A delegation of the Royal Cayman Islands Police Service has been on the ground for five days in the British Virgin Islands, and on Thursday it went a long way toward re-establishing security on Tortola.

The 16 members of the RCIPS force in BVI was part of an exercise that resulted in securing a local prison that had been compromised by Hurricane Irma. Seventy prisoners were reported to have escaped during the storm, but after a joint police exercise, they are all back behind bars.

Matthew Forbes, head of the Governor’s Office in the Cayman Islands, who is deployed with the RCIPS on Tortola, relayed the news of the prison operation to the Cayman Compass on Thursday.

“This morning, there was a joint operation led by the BVI police in partnership with the RCIPS officers here, with Royal Marines in support,” he said. “They managed to recapture 70 prisoners. The prisons hadn’t been secure, but the prison is now secured and the prisoners have been incarcerated. Obviously, we’re very pleased about that and it’s a great accomplishment for the RCIPS team that went in.”

The RCIPS officers are based in Road Town, the capital of Tortola, where they have been tasked with patrolling the area and providing visible security around banks and food convoys. Mr. Forbes said the police have encountered buildings and trees that were destroyed and downed power lines in several areas of Road Town. He also said that communication is problematic outside of the capital.

“There’s a cleanup operation starting, and things are beginning to get a bit better,” he said. “It’s going to take time. I think anyone who went through Hurricane Ivan will know how long these things take.”

A contingent of 45 British officers are also on the scene. There are lots of generators in Road Town and some buildings have power, but wholesale recovery could take weeks or months.

Mr. Forbes said he is not certain how long the RCIPS will stay on Tortola to assist in the recovery. The Cayman officers were the first outside police to arrive as reinforcements.

Cayman’s police helicopter has been on Turks and Caicos assisting with aerial reconnaissance and support for much of this week.

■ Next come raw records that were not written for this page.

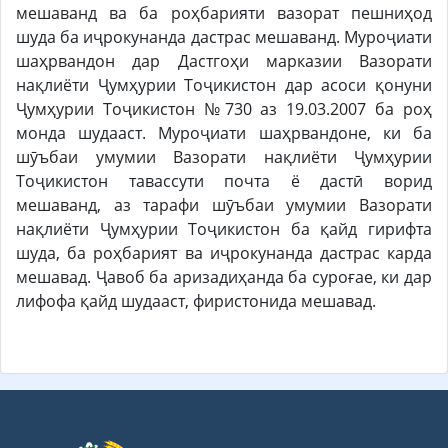
мешаванд ва ба роҳбарияти вазорат пешниҳод
шуда ба иҷрокунанда дастрас мешаванд. Муроҷиати
шаҳрвандон дар Дастгоҳи марказии Вазорати
нақлиёти Ҷумҳурии Тоҷикистон дар асоси қонуни
Ҷумҳурии Тоҷикистон №730 аз 19.03.2007 ба роҳ
монда шудааст. Муроҷиати шаҳрвандоне, ки ба
шӯъбаи умумии Вазорати нақлиёти Ҷумҳурии
Тоҷикистон тавассути почта ё дастӣ ворид
мешаванд, аз тарафи шӯъбаи умумии Вазорати
нақлиёти Ҷумҳурии Тоҷикистон ба қайд гирифта
шуда, ба роҳбарият ва иҷрокунанда дастрас карда
мешавад. Ҷавоб ба аризадиҳанда ба суроғае, ки дар
лифофа қайд шудааст, фиристонида мешавад.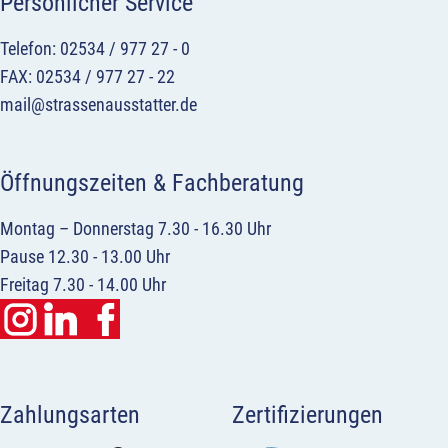
Persönlicher Service
Telefon: 02534 / 977 27 - 0
FAX: 02534 / 977 27 - 22
mail@strassenausstatter.de
Öffnungszeiten & Fachberatung
Montag – Donnerstag 7.30 - 16.30 Uhr
Pause 12.30 - 13.00 Uhr
Freitag 7.30 - 14.00 Uhr
Zahlungsarten
Zertifizierungen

“Without adequate policing, the environment cannot stabilize enough for aid to be delivered and people to get the help they need,” said Derek Byrne, Cayman Islands police commissioner. “We are proud to be able to help the Royal Virgin Islands Police Force restore law and order and deliver humanitarian aid.”

At some point, the RCIPS unit, which traveled to Tortola after an urgent request from BVI Governor Augustus Jaspert, will have time to reflect on their efforts to preserve a neighboring community. For now, they are too busy with the day-to-day business of police work to think about their place in the world.

“That’s something that maybe they’ll think about when they come back,” said Mr. Forbes. “At the moment, there’s just a big focus on trying to do things. It’s long days for everybody.”